Juste avant d’ajouter la peinture colorée, qui donne toute cette énergie à la carrosserie du véhicule, les deux frères esquissent à la craie les contours de leurs dessins. Sont représentés, des pommes, des ananas ou encore des palmiers… Tout simplement parce que « ici on mange beaucoup de fruits », plaisante Neyoo. La tête de cheval, présente sur presque tous les cars de Dakar symboliserait le devoir de mémoire pour ceux qui ont fait la guerre. La multitude d’ornements des cars rapides n’a rien d’un hasard, elle représente toute une culture. Tous différents par le coup de pinceau de leur artiste, dans la généralité les cars rapides se ressemblent tout de même.

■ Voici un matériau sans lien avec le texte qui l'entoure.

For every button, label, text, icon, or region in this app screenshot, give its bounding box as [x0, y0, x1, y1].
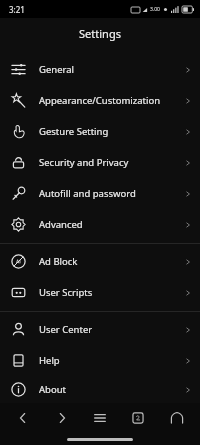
button[interactable]: General [0, 54, 200, 85]
button[interactable]: User Scripts [0, 277, 200, 308]
button[interactable]: Help [0, 345, 200, 376]
button[interactable]: Menu [85, 403, 115, 433]
button[interactable]: About [0, 376, 200, 403]
staticText: 3.00 [150, 6, 160, 13]
staticText: Ad Block [39, 255, 184, 268]
staticText: Settings [79, 26, 121, 41]
button[interactable]: Forward [47, 403, 77, 433]
staticText: Gesture Setting [39, 125, 184, 138]
staticText: General [39, 63, 184, 76]
button[interactable]: Ad Block [0, 246, 200, 277]
button[interactable]: Home [162, 403, 192, 433]
staticText: Autofill and password management [39, 187, 184, 200]
staticText: 3:21 [9, 4, 25, 15]
button[interactable]: Tabs [123, 403, 153, 433]
button[interactable]: Appearance/Customization [0, 85, 200, 116]
staticText: User Center [39, 323, 184, 336]
button[interactable]: Back [8, 403, 38, 433]
button[interactable]: Autofill and password management [0, 178, 200, 209]
staticText: Help [39, 354, 184, 367]
button[interactable]: Advanced [0, 209, 200, 240]
staticText: Appearance/Customization [39, 94, 184, 107]
staticText: Advanced [39, 218, 184, 231]
button[interactable]: User Center [0, 314, 200, 345]
staticText: About [39, 383, 184, 396]
staticText: User Scripts [39, 286, 184, 299]
button[interactable]: Gesture Setting [0, 116, 200, 147]
staticText: Security and Privacy [39, 156, 184, 169]
button[interactable]: Security and Privacy [0, 147, 200, 178]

Originaires de Sangalkam, Neyoo et Amadou ont choisi un métier qui leur plaît. « Là bas, dans mon village, j’étais mécanicien de tracteur, mais je n’était pas décidé à faire cela toute ma vie. Alors je suis venu à Dakar en 1999, pour exercer mon art. Mon frère, qui est arrivé en 1994, et mon père m’ont tout appris », confie Neyoo. Aujourd’hui, les frères Diallo sont sollicités pour égayer la carrosserie des cars, mais aussi celle des taxis, des panneaux publicitaires ou encore du mobilier de maison.

« L’âme du Sénégal »

 La chariote de Mamadou est rouge. Elle affiche l’inscription « Nescafé », et est garnie de symboles signifiants aux personnes analphabètes qu’il vend, ici, des boissons chaudes. Rien de foncièrement différent des autres chariotes qui arborent les rues de Dakar. Ancien carrossier-peintre, il a peint soigneusement son outil de travail. Mamadou a 28 ans, aujourd’hui, il vend du café touba sur le bord de la route dans le quartier de Point E le jour. La nuit, il est pâtissier. Pour une matinée, il a décidé de se replonger dans l’univers de l’automobile.

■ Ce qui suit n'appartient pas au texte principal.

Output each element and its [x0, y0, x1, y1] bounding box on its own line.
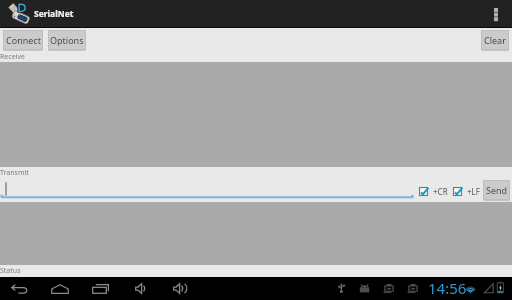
staticText: SerialNet [34, 8, 74, 20]
button[interactable]: Clear [481, 30, 509, 52]
button[interactable]: Back [0, 277, 40, 300]
staticText: Options [50, 34, 84, 46]
staticText: Send [486, 184, 508, 196]
button[interactable]: +CR [419, 186, 448, 197]
button[interactable]: Recent apps [80, 277, 120, 300]
staticText: +LF [467, 186, 480, 197]
staticText: 14:56 [428, 278, 467, 298]
button[interactable]: Options [48, 30, 86, 52]
button[interactable]: Volume down [120, 277, 160, 300]
button[interactable]: Connect [3, 30, 43, 52]
staticText: Clear [484, 34, 506, 46]
staticText: +CR [433, 186, 448, 197]
button[interactable]: More options [480, 1, 512, 28]
button[interactable]: Send [483, 180, 510, 202]
button[interactable]: +LF [453, 186, 480, 197]
staticText: Status [0, 266, 21, 276]
staticText: Receive [0, 52, 25, 62]
staticText: Connect [6, 34, 41, 46]
staticText: Transmit [0, 168, 29, 178]
button[interactable]: Home [40, 277, 80, 300]
button[interactable]: Volume up [160, 277, 200, 300]
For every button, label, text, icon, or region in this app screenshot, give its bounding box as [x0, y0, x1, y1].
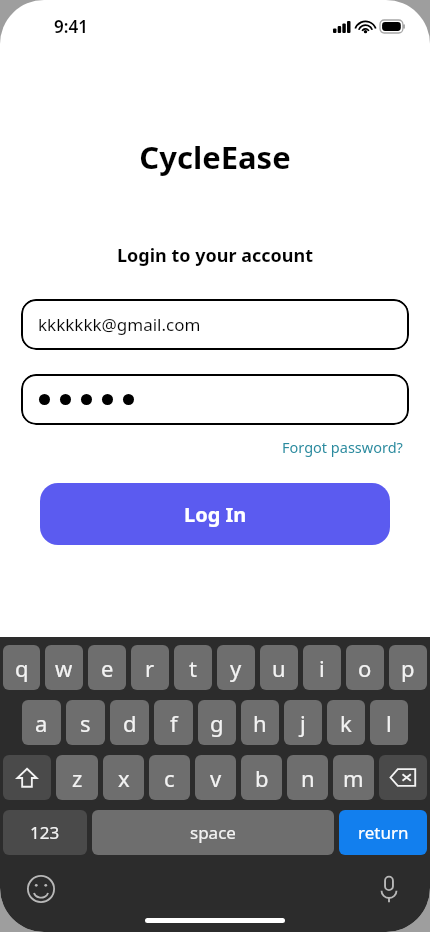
staticText: Login to your account: [117, 243, 313, 268]
button[interactable]: g: [198, 700, 236, 745]
button[interactable]: Emoji: [24, 872, 58, 906]
button[interactable]: m: [333, 755, 374, 800]
button[interactable]: o: [346, 645, 384, 690]
staticText: n: [301, 763, 315, 793]
staticText: g: [210, 708, 224, 738]
button[interactable]: q: [3, 645, 40, 690]
staticText: j: [300, 708, 306, 738]
staticText: m: [343, 763, 364, 793]
staticText: f: [170, 708, 178, 738]
staticText: e: [101, 653, 114, 683]
button[interactable]: space: [92, 810, 334, 855]
button[interactable]: 123: [3, 810, 87, 855]
button[interactable]: s: [66, 700, 105, 745]
button[interactable]: Dictation: [372, 872, 406, 906]
button[interactable]: e: [88, 645, 126, 690]
button[interactable]: Password field: [21, 374, 409, 425]
button[interactable]: c: [149, 755, 190, 800]
button[interactable]: l: [370, 700, 408, 745]
staticText: d: [123, 708, 137, 738]
button[interactable]: Delete: [379, 755, 427, 800]
staticText: Forgot password?: [282, 437, 403, 457]
staticText: c: [164, 763, 175, 793]
button[interactable]: Shift: [3, 755, 51, 800]
staticText: h: [253, 708, 267, 738]
staticText: t: [189, 653, 197, 683]
button[interactable]: z: [56, 755, 98, 800]
staticText: CycleEase: [139, 136, 291, 178]
staticText: w: [55, 653, 73, 683]
button[interactable]: x: [103, 755, 144, 800]
staticText: k: [340, 708, 352, 738]
staticText: kkkkkkk@gmail.com: [38, 313, 201, 336]
button[interactable]: p: [389, 645, 427, 690]
staticText: Log In: [184, 501, 247, 528]
button[interactable]: d: [110, 700, 149, 745]
staticText: l: [386, 708, 392, 738]
button[interactable]: r: [131, 645, 169, 690]
staticText: q: [15, 653, 29, 683]
staticText: a: [35, 708, 48, 738]
staticText: o: [358, 653, 372, 683]
button[interactable]: f: [154, 700, 193, 745]
button[interactable]: b: [241, 755, 282, 800]
button[interactable]: Log In: [40, 483, 390, 545]
button[interactable]: u: [260, 645, 298, 690]
button[interactable]: t: [174, 645, 212, 690]
staticText: s: [80, 708, 91, 738]
button[interactable]: y: [217, 645, 255, 690]
staticText: r: [145, 653, 155, 683]
staticText: v: [210, 763, 222, 793]
staticText: i: [319, 653, 325, 683]
staticText: p: [401, 653, 415, 683]
button[interactable]: i: [303, 645, 341, 690]
button[interactable]: return: [339, 810, 427, 855]
button[interactable]: n: [287, 755, 328, 800]
staticText: space: [190, 821, 236, 844]
button[interactable]: kkkkkkk@gmail.com: [21, 299, 409, 350]
button[interactable]: k: [327, 700, 365, 745]
button[interactable]: v: [195, 755, 236, 800]
staticText: z: [72, 763, 83, 793]
button[interactable]: Forgot password?: [282, 437, 403, 457]
staticText: 123: [30, 821, 60, 844]
staticText: return: [358, 821, 409, 844]
staticText: y: [230, 653, 242, 683]
staticText: 9:41: [54, 15, 88, 38]
staticText: b: [255, 763, 269, 793]
button[interactable]: j: [284, 700, 322, 745]
button[interactable]: h: [241, 700, 279, 745]
staticText: x: [118, 763, 130, 793]
button[interactable]: w: [45, 645, 83, 690]
staticText: u: [272, 653, 286, 683]
button[interactable]: a: [22, 700, 61, 745]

Chaleur, bruits, odeurs nauséabondes, terrain boueux, déchets en masse… Bienvenue sur l’aire de peinture, réparation et lavage de Niarithick, tout près du Tribunal de Dakar.

Là bas, Mamadou rencontre, Ibrahim, assis dans l’encadrement d’une fenêtre de car rapide. Il doit rajouter des dessins sur un car qu’il avait déjà décoré quelques jours auparavant. Il est peintre depuis sept ans, et contrairement aux frères Diallo, lui peint à la demande des propriétaires et chauffeurs des cars. « S’ils veulent que j’esquisse leur village natale, ils me donnent une photo et je le dessine, pareil pour le marabout ou encore pour les messages issus du Coran comme ”Alhamdoulilah” », explique le jeune homme.

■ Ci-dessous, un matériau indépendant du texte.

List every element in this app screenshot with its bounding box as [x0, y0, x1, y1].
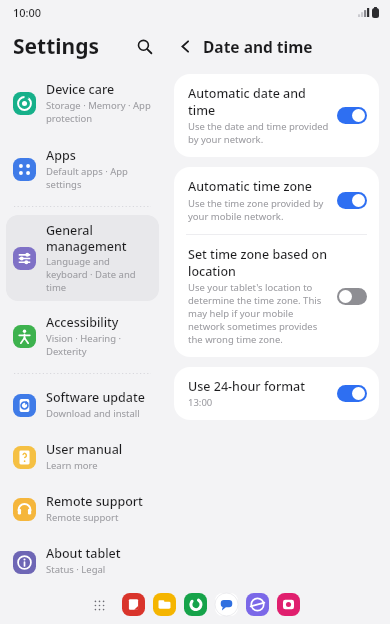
button[interactable]: Software update	[6, 382, 159, 427]
button[interactable]: On	[337, 192, 367, 209]
button[interactable]: Apps	[6, 140, 159, 198]
button[interactable]: Search	[128, 30, 160, 62]
button[interactable]: Automatic time zone	[174, 167, 379, 234]
button[interactable]: Messages	[215, 593, 238, 616]
button[interactable]: Camera	[277, 593, 300, 616]
button[interactable]: Use 24-hour format	[174, 367, 379, 420]
staticText: Learn more	[46, 459, 98, 472]
staticText: Status · Legal information · Tablet name	[46, 563, 151, 578]
button[interactable]: On	[337, 385, 367, 402]
staticText: Automatic date and time	[188, 85, 329, 118]
button[interactable]: User manual	[6, 434, 159, 479]
staticText: Use 24-hour format	[188, 378, 306, 395]
staticText: Storage · Memory · App protection	[46, 99, 151, 125]
staticText: Default apps · App settings	[46, 165, 151, 191]
button[interactable]: About tablet	[6, 538, 159, 585]
staticText: Automatic time zone	[188, 178, 313, 195]
button[interactable]: All apps	[87, 593, 111, 617]
button[interactable]: Device care	[6, 74, 159, 132]
staticText: Settings	[13, 32, 100, 61]
staticText: Apps	[46, 147, 76, 164]
button[interactable]: Phone	[184, 593, 207, 616]
staticText: Use your tablet's location to determine …	[188, 281, 329, 346]
button[interactable]: My Files	[153, 593, 176, 616]
button[interactable]: Off	[337, 288, 367, 305]
button[interactable]: Set time zone based on location	[174, 235, 379, 357]
staticText: Device care	[46, 81, 115, 98]
staticText: Use the date and time provided by your n…	[188, 120, 329, 146]
button[interactable]: Accessibility	[6, 307, 159, 365]
staticText: 13:00	[188, 396, 213, 409]
staticText: Language and keyboard · Date and time	[46, 255, 151, 294]
staticText: Accessibility	[46, 314, 119, 331]
staticText: User manual	[46, 441, 123, 458]
staticText: Download and install	[46, 407, 140, 420]
staticText: 10:00	[13, 5, 42, 20]
button[interactable]: Remote support	[6, 486, 159, 531]
button[interactable]: General management	[6, 215, 159, 301]
staticText: General management	[46, 222, 151, 254]
staticText: Vision · Hearing · Dexterity	[46, 332, 151, 358]
button[interactable]: Internet	[246, 593, 269, 616]
staticText: Use the time zone provided by your mobil…	[188, 197, 329, 223]
staticText: Set time zone based on location	[188, 246, 329, 279]
staticText: Remote support	[46, 511, 119, 524]
button[interactable]: Notes	[122, 593, 145, 616]
staticText: Date and time	[203, 36, 313, 57]
button[interactable]: Back	[172, 33, 198, 59]
button[interactable]: Automatic date and time	[174, 74, 379, 157]
button[interactable]: On	[337, 107, 367, 124]
staticText: Software update	[46, 389, 145, 406]
staticText: Remote support	[46, 493, 143, 510]
staticText: About tablet	[46, 545, 121, 562]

Ibrahim, perché sur une fenêtre de car rapide, termine sa prestation artistique / Photo © C. Cuordifede

À quelques centaines de mètres, en remontant le marché de Sandaga, Mamadou retrouve son ami et formateur Booba, dans le quartier de Petersen. Petit check amical et habituelle question de courtoisie, les deux hommes papotent quelques minutes au milieu de l’atelier à ciel ouvert où épaves de voitures et morceaux de ferraille s’entremêlent sur un sol recouvert d’essence et d’huile. Ce jour là, Booba n’a pas de clients, donc pas de travail.

« Cela fait dix ans que j’ai arrêté de travailler en taulerie/peinture. Il n’y a pas assez de travail. Un jour on travaillait, deux jours non. Ce n’était jamais régulier et puis avec ce que je gagnais en une journée, j’arrivais à peine à rembourser mes frais de transport. Et puis les conditions de travail n’étaient pas top non plus », raconte Mamadou, sans une once de nostalgie. Et même si il ne les peint plus, cela reste son moyen de transport favori. Guinéen d’origine, installé à Dakar depuis une quinzaine d’années, pour Mamadou, les cars rapides, « c’est l’âme du Sénégal ». Il n’imagine pas le paysage urbain sans eux.

La multitude de cars rapides présente à Dakar, qui nécessite un entretien perpétuel, créée une dynamique autour des emplois de la branche automobile. Cependant, les conditions de travail sont parfois très dures, et le chômage prégnant.

Disparition annoncée des cars rapides

 Le car rapide est le moyen de transport le plus emprunté à Dakar. Il est peu couteux, entre 50 à 150 francs CFA, et il est efficace car ils ne s’arrêtent jamais de fonctionner. Pourtant, le car rapide dans toute sa splendeur est menacé de disparition pour cause de pollution et d’insalubrité. D’ici fin 2018, ils devraient être tous remplacés par des bus asiatiques, les fameux « Tata ».

L’enjeu serait aussi de remettre de l’ordre dans le réseau de transport dakarois. Car aujourd’hui, il n’y a pas de lignes de transports préétablies. Le marché du car rapide s’est en quelque sorte imposé de manière informelle. Les véhicules appartiennent à des micros-entreprises, qui décident de l’itinéraire qui leur convient.

Les frères Diallo, eux, ne croient pas vraiment en cette disposition si soudaine, « ça doit faire au moins 6 ans, que tous les ans le gouvernement annonce leur disparition du paysage urbain, et puis rien n’est fait. Ils ont déjà essayé de nous imposer les Dakar Dem Dikk et les Tata, et finalement, l’efficacité des cars rapides prime toujours, parce que ces véhicules là, ils sont puissants par rapport aux autres », lâche Amadou, blasé par cette question qui turlupine beaucoup les médias, mais pas les sénégalais.

Une sorte de foi en la longévité de ces estafettes Renault fabriquées dans les années soixante.

Souvent klaxonnés, mais jamais égalés, donc, les cars rapides ne sont pas prêts de disparaître… Peut être faut-il souhaiter « bonne chance », comme il en est coutume d’écrire sur les portes arrières des cars qui font des longs trajets, à ses détracteurs.